**Your goal**
From the records below, copy out each line that has the word "Jean".

(Page-level text extractions)
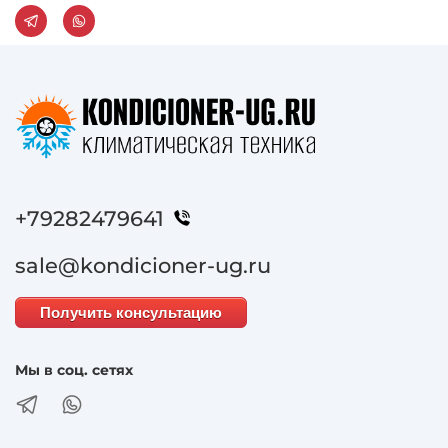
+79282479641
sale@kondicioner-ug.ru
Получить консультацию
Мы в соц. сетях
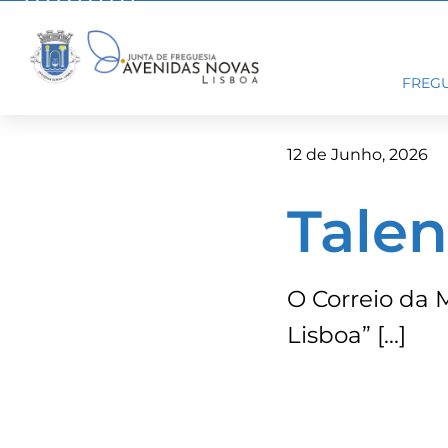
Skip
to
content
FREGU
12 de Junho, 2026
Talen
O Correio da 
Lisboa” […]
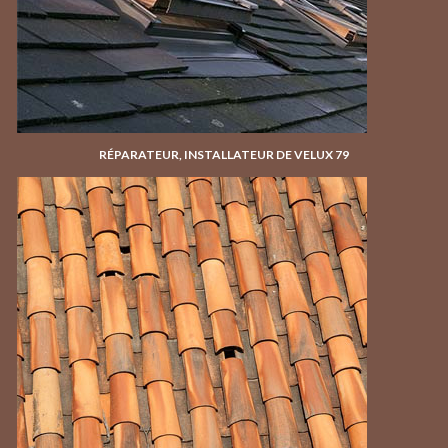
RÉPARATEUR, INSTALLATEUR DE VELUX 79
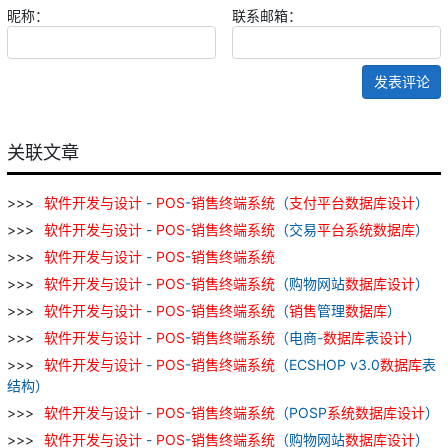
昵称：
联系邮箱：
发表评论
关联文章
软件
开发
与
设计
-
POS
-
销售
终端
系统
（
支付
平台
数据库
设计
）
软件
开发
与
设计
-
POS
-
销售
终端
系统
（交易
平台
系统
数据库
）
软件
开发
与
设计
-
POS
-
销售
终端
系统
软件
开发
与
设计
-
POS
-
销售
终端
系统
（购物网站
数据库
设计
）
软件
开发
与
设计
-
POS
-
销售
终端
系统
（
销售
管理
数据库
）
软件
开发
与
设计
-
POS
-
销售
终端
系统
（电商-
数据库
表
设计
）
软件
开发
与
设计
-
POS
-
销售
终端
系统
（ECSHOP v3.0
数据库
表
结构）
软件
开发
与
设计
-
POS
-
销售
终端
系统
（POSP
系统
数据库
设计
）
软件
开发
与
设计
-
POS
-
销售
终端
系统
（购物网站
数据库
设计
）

==

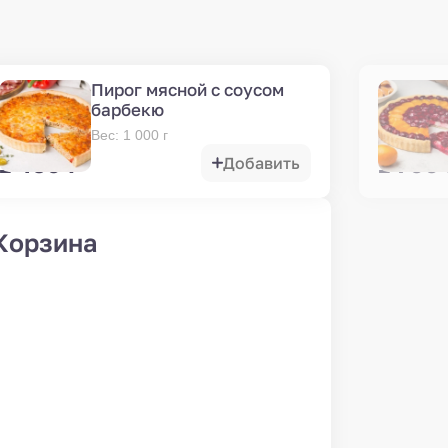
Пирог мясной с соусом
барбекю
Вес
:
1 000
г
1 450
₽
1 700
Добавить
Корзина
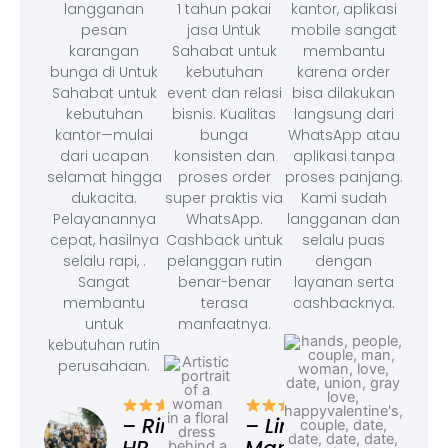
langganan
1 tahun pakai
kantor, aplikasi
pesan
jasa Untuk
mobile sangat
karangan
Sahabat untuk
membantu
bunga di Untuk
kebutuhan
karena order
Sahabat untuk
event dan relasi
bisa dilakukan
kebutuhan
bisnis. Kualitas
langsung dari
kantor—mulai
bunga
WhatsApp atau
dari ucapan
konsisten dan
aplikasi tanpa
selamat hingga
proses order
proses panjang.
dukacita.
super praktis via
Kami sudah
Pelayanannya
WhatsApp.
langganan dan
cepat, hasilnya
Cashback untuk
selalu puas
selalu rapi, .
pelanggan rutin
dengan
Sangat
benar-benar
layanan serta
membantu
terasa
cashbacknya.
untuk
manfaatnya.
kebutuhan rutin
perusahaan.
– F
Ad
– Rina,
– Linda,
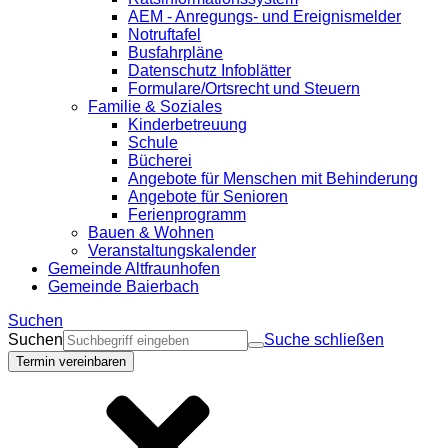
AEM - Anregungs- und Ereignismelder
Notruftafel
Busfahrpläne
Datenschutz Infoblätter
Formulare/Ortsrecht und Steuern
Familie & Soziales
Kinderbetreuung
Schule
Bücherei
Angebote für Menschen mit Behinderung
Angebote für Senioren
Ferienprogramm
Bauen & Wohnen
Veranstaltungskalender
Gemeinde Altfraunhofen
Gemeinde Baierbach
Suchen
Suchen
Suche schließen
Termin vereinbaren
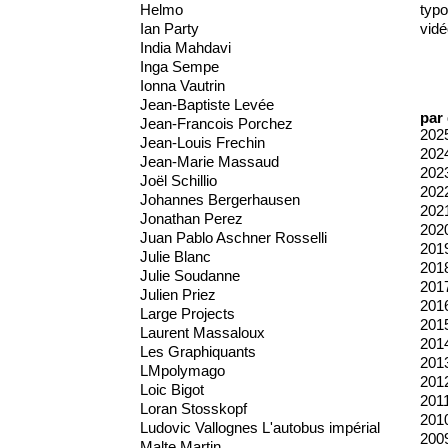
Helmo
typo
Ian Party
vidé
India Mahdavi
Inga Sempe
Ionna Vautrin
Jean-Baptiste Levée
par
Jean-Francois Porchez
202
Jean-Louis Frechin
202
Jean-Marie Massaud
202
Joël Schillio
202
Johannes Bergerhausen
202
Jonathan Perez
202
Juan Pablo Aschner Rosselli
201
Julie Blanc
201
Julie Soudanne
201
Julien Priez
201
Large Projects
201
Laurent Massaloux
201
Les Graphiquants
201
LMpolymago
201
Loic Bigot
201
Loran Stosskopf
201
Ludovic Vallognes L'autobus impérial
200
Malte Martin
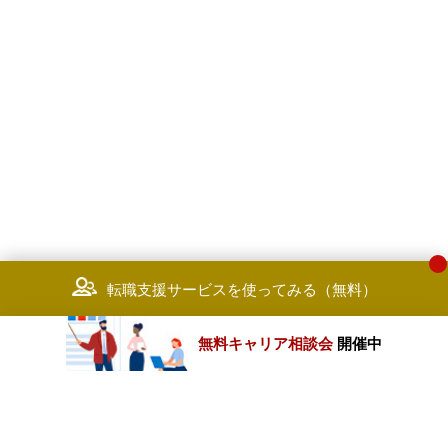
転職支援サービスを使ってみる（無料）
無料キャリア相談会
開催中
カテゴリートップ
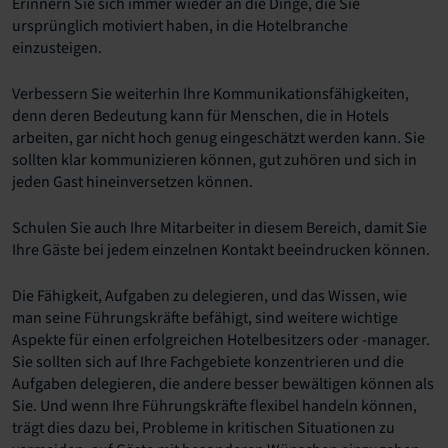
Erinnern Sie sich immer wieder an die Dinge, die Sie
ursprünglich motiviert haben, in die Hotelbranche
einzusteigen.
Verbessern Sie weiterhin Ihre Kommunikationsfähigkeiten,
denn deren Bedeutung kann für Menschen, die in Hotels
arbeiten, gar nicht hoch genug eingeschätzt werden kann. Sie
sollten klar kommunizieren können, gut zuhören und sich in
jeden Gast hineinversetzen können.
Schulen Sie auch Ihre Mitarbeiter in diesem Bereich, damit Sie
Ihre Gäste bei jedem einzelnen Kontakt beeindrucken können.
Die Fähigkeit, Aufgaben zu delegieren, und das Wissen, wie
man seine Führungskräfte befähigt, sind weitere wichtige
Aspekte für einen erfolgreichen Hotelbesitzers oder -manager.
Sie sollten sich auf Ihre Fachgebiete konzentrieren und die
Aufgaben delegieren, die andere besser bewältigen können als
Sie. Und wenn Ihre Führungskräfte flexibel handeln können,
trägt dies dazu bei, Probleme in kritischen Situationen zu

**Response to the task**
Jean-Baptiste Levée
Jean-Francois Porchez
Jean-Louis Frechin
Jean-Marie Massaud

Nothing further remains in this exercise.